(Stored records)
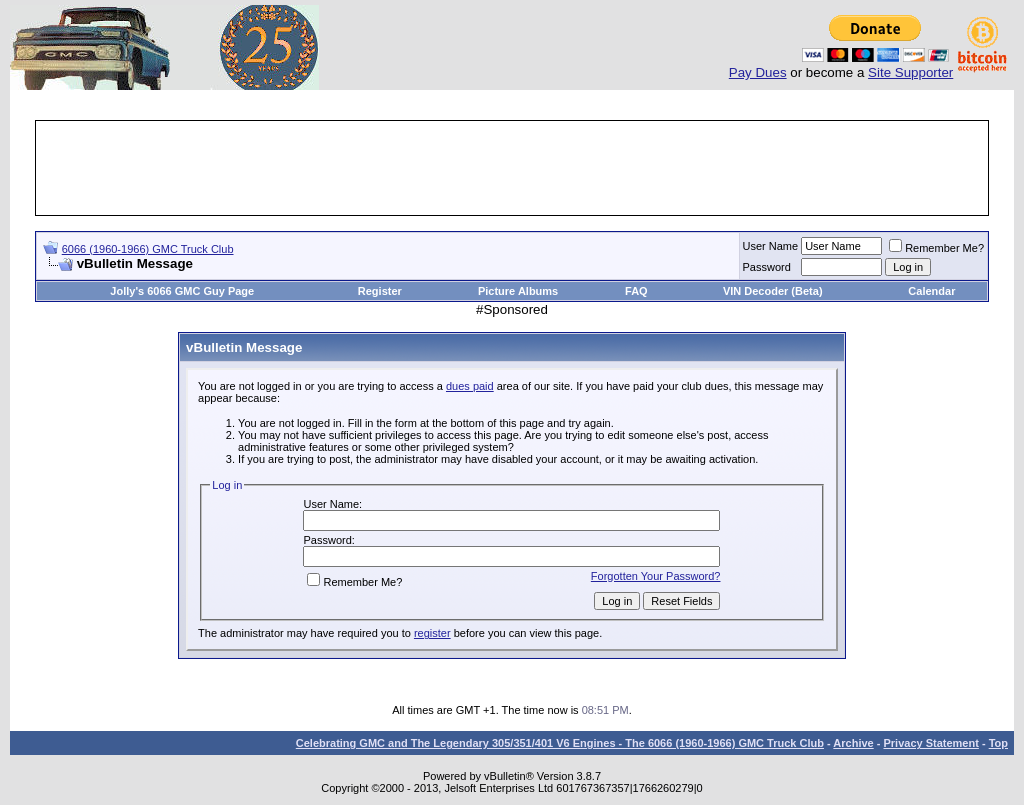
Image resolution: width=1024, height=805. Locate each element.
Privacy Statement (930, 743)
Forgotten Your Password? (656, 576)
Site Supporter (910, 72)
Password (767, 267)
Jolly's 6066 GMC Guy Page (182, 291)
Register (380, 291)
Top (998, 743)
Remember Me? (936, 248)
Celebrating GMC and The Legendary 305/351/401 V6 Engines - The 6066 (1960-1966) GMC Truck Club (560, 743)
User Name (771, 246)
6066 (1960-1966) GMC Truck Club (148, 249)
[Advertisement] (512, 168)
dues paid (470, 386)
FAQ (636, 291)
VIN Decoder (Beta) (773, 291)
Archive (853, 743)
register (432, 633)
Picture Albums (518, 291)
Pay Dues (758, 72)
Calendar (931, 291)
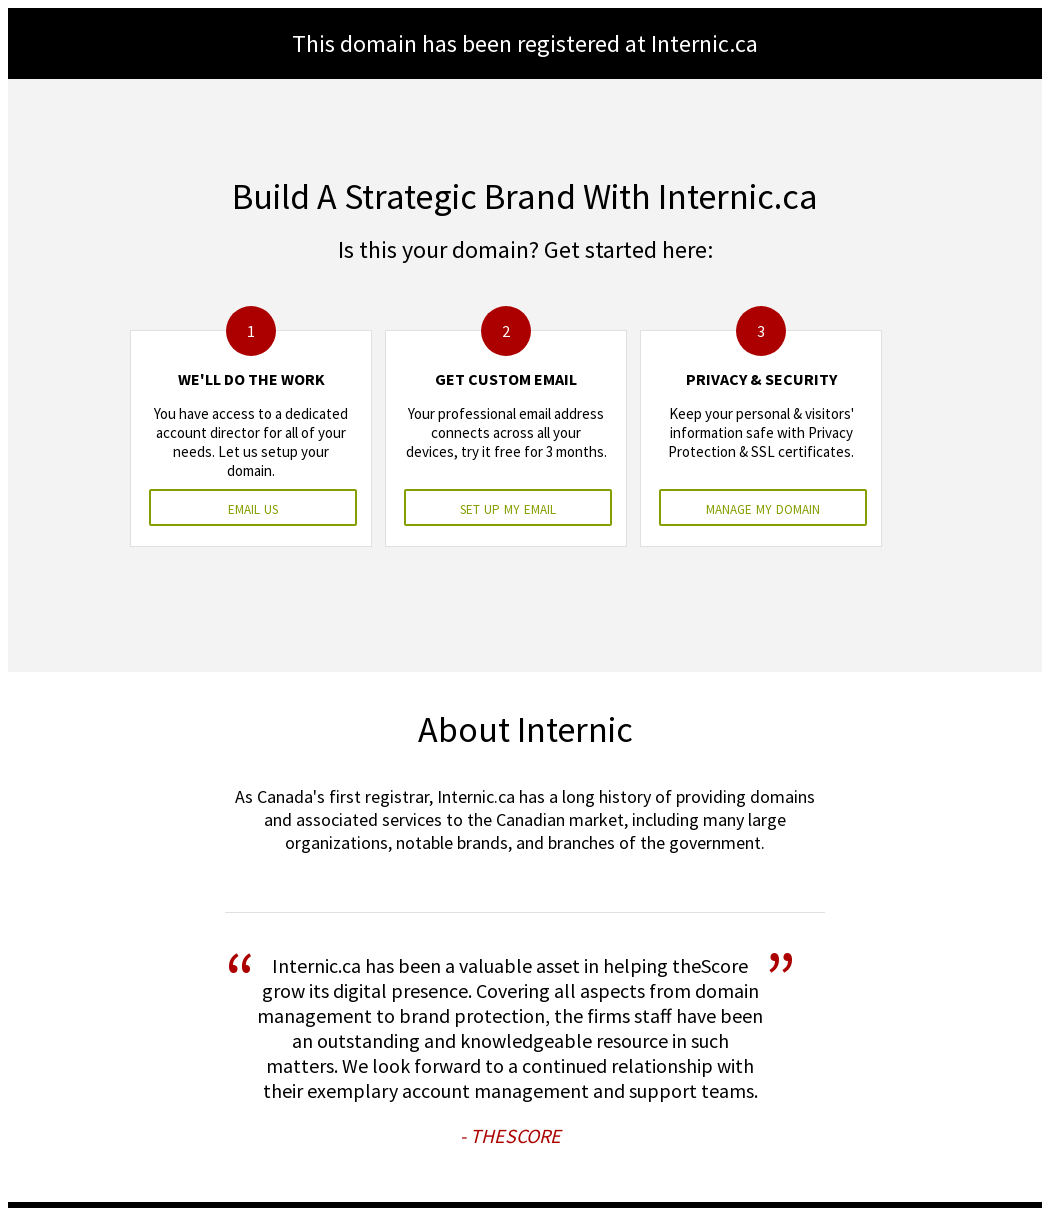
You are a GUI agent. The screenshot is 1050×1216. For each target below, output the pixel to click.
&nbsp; (525, 608)
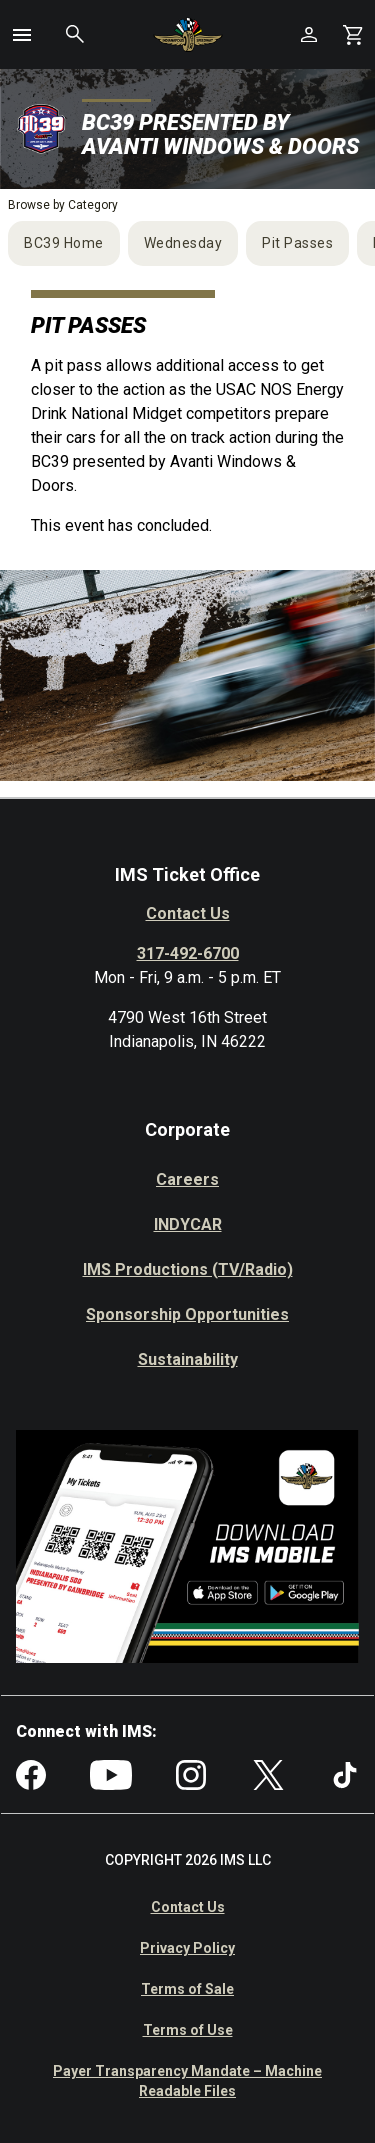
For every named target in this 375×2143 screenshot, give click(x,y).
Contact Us (188, 913)
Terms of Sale (187, 1989)
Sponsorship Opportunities (187, 1314)
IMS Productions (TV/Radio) (188, 1269)
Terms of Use (188, 2030)
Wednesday (183, 243)
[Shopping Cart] (353, 34)
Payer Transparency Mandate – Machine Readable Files (187, 2081)
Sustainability (188, 1359)
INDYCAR (188, 1224)
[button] (22, 35)
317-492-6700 (188, 953)
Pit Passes (297, 243)
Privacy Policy (187, 1948)
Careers (187, 1179)
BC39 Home (64, 243)
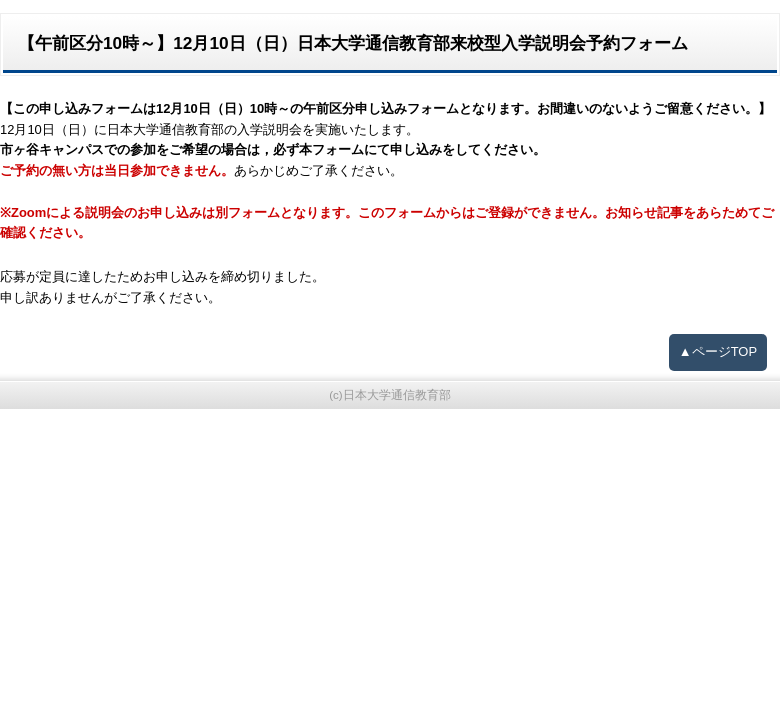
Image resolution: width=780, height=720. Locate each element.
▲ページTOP (718, 351)
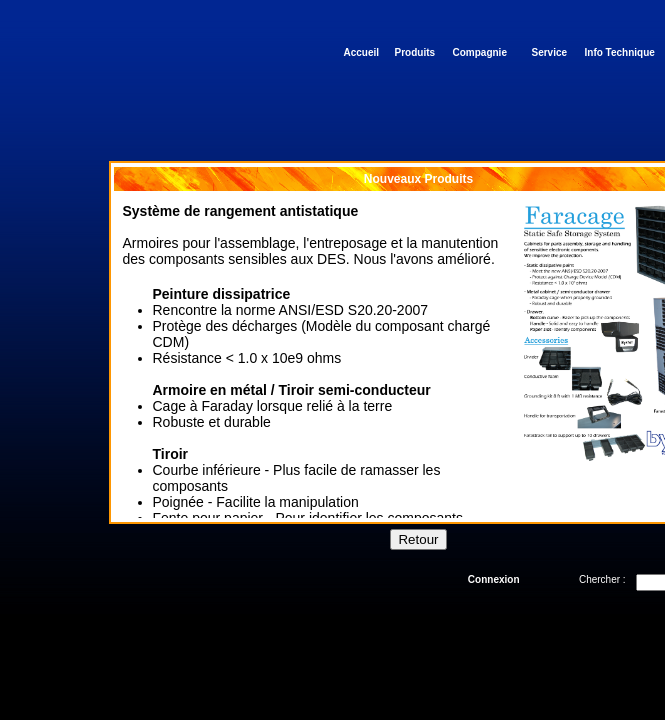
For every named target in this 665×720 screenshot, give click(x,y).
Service (550, 52)
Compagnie (480, 52)
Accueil (362, 52)
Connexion (494, 579)
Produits (415, 52)
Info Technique (620, 52)
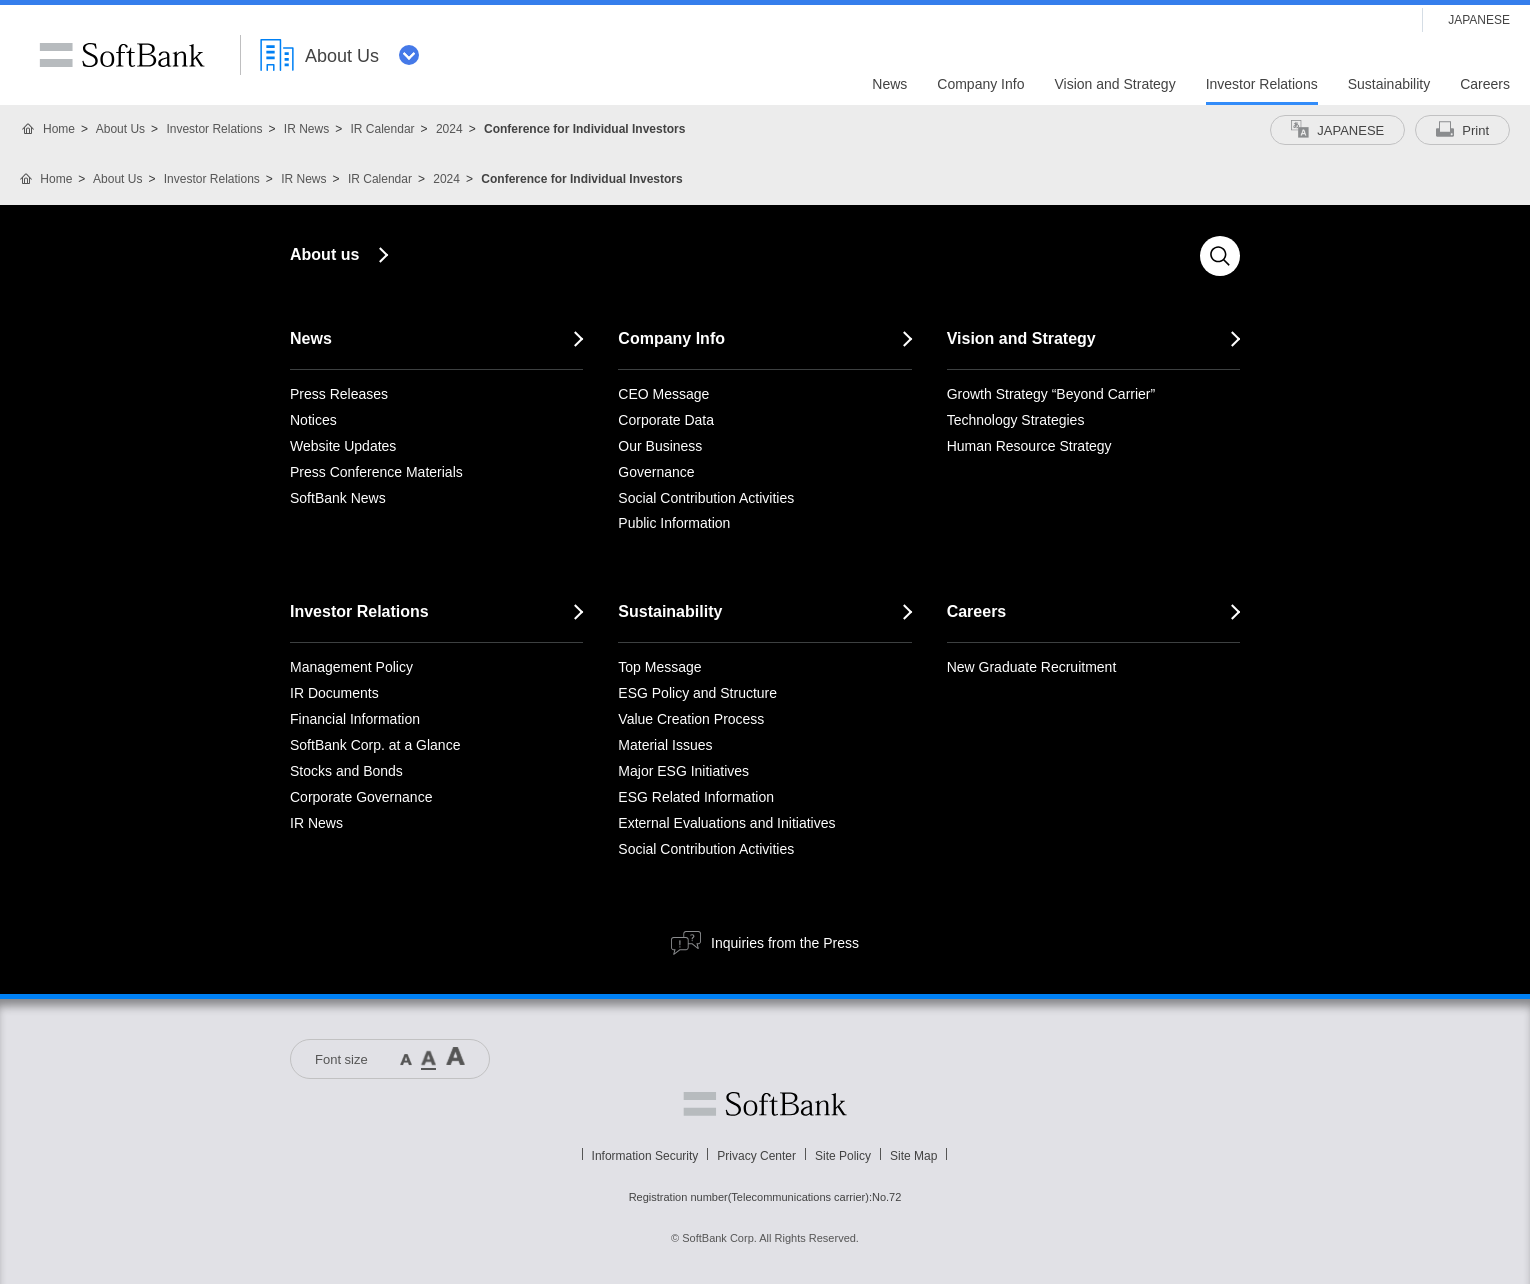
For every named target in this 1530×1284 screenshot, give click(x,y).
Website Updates (343, 446)
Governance (656, 472)
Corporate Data (666, 420)
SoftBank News (338, 498)
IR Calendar (383, 129)
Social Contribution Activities (706, 498)
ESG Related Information (696, 797)
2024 (449, 129)
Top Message (659, 667)
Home (59, 129)
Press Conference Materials (376, 472)
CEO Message (663, 394)
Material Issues (665, 745)
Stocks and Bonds (346, 771)
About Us (120, 129)
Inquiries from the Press (785, 943)
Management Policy (351, 667)
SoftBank (122, 55)
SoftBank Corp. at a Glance (375, 745)
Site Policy (843, 1156)
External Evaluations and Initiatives (726, 823)
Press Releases (339, 394)
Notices (313, 420)
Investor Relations (214, 129)
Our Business (660, 446)
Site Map (913, 1156)
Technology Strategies (1016, 420)
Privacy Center (756, 1156)
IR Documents (334, 693)
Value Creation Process (691, 719)
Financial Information (355, 719)
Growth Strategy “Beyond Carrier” (1051, 394)
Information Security (645, 1156)
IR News (306, 129)
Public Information (674, 523)
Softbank (765, 1104)
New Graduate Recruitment (1032, 667)
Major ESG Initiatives (683, 771)
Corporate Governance (361, 797)
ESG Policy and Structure (697, 693)
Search (1220, 256)
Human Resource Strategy (1029, 446)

### [What to work on]
Output each entry shown above exactly as it stands, with all pictures removed.

### [Exercise solution]
Image resolution: width=1024, height=805. Locate each element.
Privacy Statement (930, 743)
Forgotten Your Password? (656, 576)
Site Supporter (910, 72)
Password (767, 267)
Jolly's 6066 GMC Guy Page (182, 291)
Register (380, 291)
Top (998, 743)
Remember Me? (936, 248)
Celebrating GMC and The Legendary 305/351/401 V6 Engines - The 6066 (1960-1966) GMC Truck Club (560, 743)
User Name (771, 246)
6066 (1960-1966) GMC Truck Club (148, 249)
[Advertisement] (512, 168)
dues paid (470, 386)
FAQ (636, 291)
VIN Decoder (Beta) (773, 291)
Archive (853, 743)
register (432, 633)
Picture Albums (518, 291)
Pay Dues (758, 72)
Calendar (931, 291)
You are a GUI agent. The screenshot is 1050×1216. For each target below, output the pixel to click.
&nbsp; (525, 608)
For every named target in this 375×2143 screenshot, give click(x,y).
Contact Us (188, 913)
Terms of Sale (187, 1989)
Sponsorship Opportunities (187, 1314)
IMS Productions (TV/Radio) (188, 1269)
Terms of Use (188, 2030)
Wednesday (183, 243)
[Shopping Cart] (353, 34)
Payer Transparency Mandate – Machine Readable Files (187, 2081)
Sustainability (188, 1359)
INDYCAR (188, 1224)
[button] (22, 35)
317-492-6700 (188, 953)
Pit Passes (297, 243)
Privacy Policy (187, 1948)
Careers (187, 1179)
BC39 Home (64, 243)
Image resolution: width=780, height=720. Locate each element.
▲ページTOP (718, 351)
For every named target in this 665×720 screenshot, give click(x,y).
Service (550, 52)
Compagnie (480, 52)
Accueil (362, 52)
Connexion (494, 579)
Produits (415, 52)
Info Technique (620, 52)
For every named target in this 1530×1284 screenshot, give click(x,y).
Website Updates (343, 446)
Governance (656, 472)
Corporate Data (666, 420)
SoftBank News (338, 498)
IR Calendar (383, 129)
Social Contribution Activities (706, 498)
ESG Related Information (696, 797)
2024 (449, 129)
Top Message (659, 667)
Home (59, 129)
Press Conference Materials (376, 472)
CEO Message (663, 394)
Material Issues (665, 745)
Stocks and Bonds (346, 771)
About Us (120, 129)
Inquiries from the Press (785, 943)
Management Policy (351, 667)
SoftBank (122, 55)
SoftBank Corp. at a Glance (375, 745)
Site Policy (843, 1156)
External Evaluations and Initiatives (726, 823)
Press Releases (339, 394)
Notices (313, 420)
Investor Relations (214, 129)
Our Business (660, 446)
Site Map (913, 1156)
Technology Strategies (1016, 420)
Privacy Center (756, 1156)
IR Documents (334, 693)
Value Creation Process (691, 719)
Financial Information (355, 719)
Growth Strategy “Beyond Carrier” (1051, 394)
Information Security (645, 1156)
IR News (306, 129)
Public Information (674, 523)
Softbank (765, 1104)
New Graduate Recruitment (1032, 667)
Major ESG Initiatives (683, 771)
Corporate Governance (361, 797)
ESG Policy and Structure (697, 693)
Search (1220, 256)
Human Resource Strategy (1029, 446)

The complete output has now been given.